A heterogeneidade desse grupo de pessoas retoma a questão: será mesmo que iríamos conseguir conciliar tanta diversidade? Será que daria tempo para criar algo em conjunto em tão pouco tempo? Tarefa para os músicos Kleiton e Kledir, veteranos da família Ramil e autores de diversos sucessos da música, emplacados no âmbito regional e nacional. Contavam com a habilidade e auxílio do também músico e produtor Dudu Trentin, encarregado dos teclados, da coordenação da gravação e dos arranjos na etapa santamariense do projeto “Letra e Música”. Depois de uma primeira edição em 2015, que alcançou mais de 600 oficineiros em universidades de Porto Alegre, Canoas e São Leopoldo, o projeto ganha novas etapas em 2017 e, além de Santa Maria (UFSM) passa por Passo Fundo (UPF) e Caxias do Sul (UCS).

 

A fila que se formou na entrada do Teatro Caixa Preta para o registro dos oficineiros denunciava que tínhamos uma presença significativa de músicos. Muitos carregavam seus violões em capas pretas. Ainda dava para perceber instrumentos de sopro, um tambor esquisito e um violino. Um pandeiro circulou por ali e arrancava algumas risadas dos menos íntimos com o instrumento. Não me arrisquei com ele. Mas o que todos carregavam com certeza era a animação, talvez pela oportunidade ímpar de aprender com os reconhecidos músicos e, ainda, conhecer gente nova com um gosto em comum pela música.

 

Iniciada a oficina, vivemos os aspectos principais da teoria musical. A composição deveria passar primeiro por um processo inverso, a decomposição da música em quatro elementos fundamentais: Ritmo, Melodia, Harmonia e Letra. Vimos exemplos de canções que se notabilizaram por aspectos interessantes em cada um desses componentes. Aprendemos com os “erros” propositais que os maiores gênios da música nos presentearam em seus repertórios para saber que toda regra pode, e, às vezes, fica até mais interessante, se afrontada. Entretanto, conhecer e dominar essas regras facilita todo o trabalho.

 

A música propõe sempre um ciclo aos sentidos: alterna momentos de tensão, com seus acordes dominantes e subdominantes, com os momentos de tranquilidade (ou repouso) dos acordes tônicos. Conhecendo estes aspectos, o processo fica mais técnico e descobrimos que criar música não é nenhum bicho-papão… nem “vampiro, lobisomem ou saci-pererê”!

 

Música é matemática transformada, pela inspiração e pelo trabalho, em poesia e sensações.
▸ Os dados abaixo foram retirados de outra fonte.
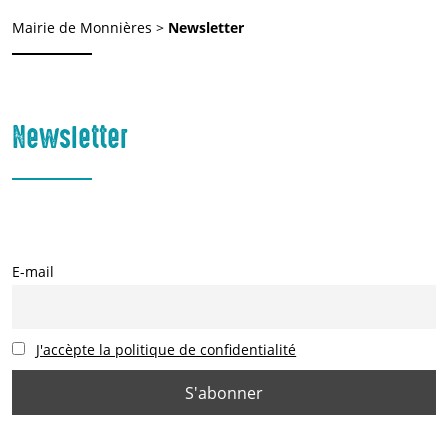
Mairie de Monnières
>
Newsletter
Newsletter
E-mail
J'accèpte la politique de confidentialité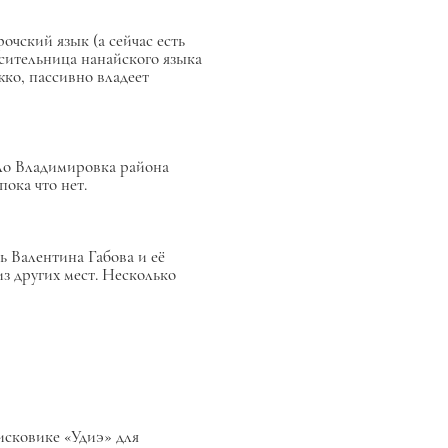
чский язык (а сейчас есть
осительница нанайского языка
ко, пассивно владеет
ело Владимировка района
ока что нет.
ь Валентина Габова и её
з других мест. Несколько
оисковике «Удиэ» для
Aliás, para o produtor Dudu Trentin, o segredo da inspiração é trabalhar duro. “Quando a inspiração chegar, ela vai me pegar trabalhando!”, disse o inquieto tecladista nas poucas vezes que utilizou o microfone para conversar com os participantes.

 

Com tudo isso posto, era hora de colocar as mãos à obra. Escolhido um ritmo, Kleiton iniciou a construção de uma harmonia, com um grande grupo de tocadores de violão e outros instrumentos harmônicos. Com seus característicos óculos de aros redondos, o músico sugeriu um primeiro acorde. Alguém propôs um próximo, e assim por diante, testando possibilidades. Rejeitamos algumas, incorporamos outras até termos uma estrutura musical. Gravamos esta base. Com as partes da música montadas, partimos para a criação de uma melodia, que era, inicialmente, cantarolada ou tocada por algum instrumento melódico, como flauta e violino.

 

Já era possível perceber algumas sensações que a melodia nos passava e, com isto em mente, a galera das letras partiu rabiscar versos, frases, termos e expressões que lhes aproximava do que sentiam ao ouvir aquela sucessão de acordes. Com uma caneta frenética, um compenetrado Kledir organizou este trabalho, reunindo as ideias, os pontos comuns, as sacadas individuais e as rimas. Após um tempo, tínhamos uma letra. Kledir coordenou esta etapa sem nunca desgrudar dos oficineiros e do seu chimarrão.

 

Faltava finalizar tudo isso na gravação. No dia seguinte, a nova música seria apresentada para um público de verdade, que esgotou os 600 ingressos para o show da dupla no Auditório do Colégio Santa Maria. Cerca de 30 oficineiros subiram ao palco para formar um coral e executar sua obra com os músicos. “Cidade Coração” retrata o sentimento das pessoas que vivem em Santa Maria. Também conta sobre aqueles que acabam sempre por retornar, ainda que em sonhos ou trazidos por um sopro de Vento Norte. Para aqueles que participaram dessa criação coletiva, a experiência de compor foi, sem dúvida, um espetáculo!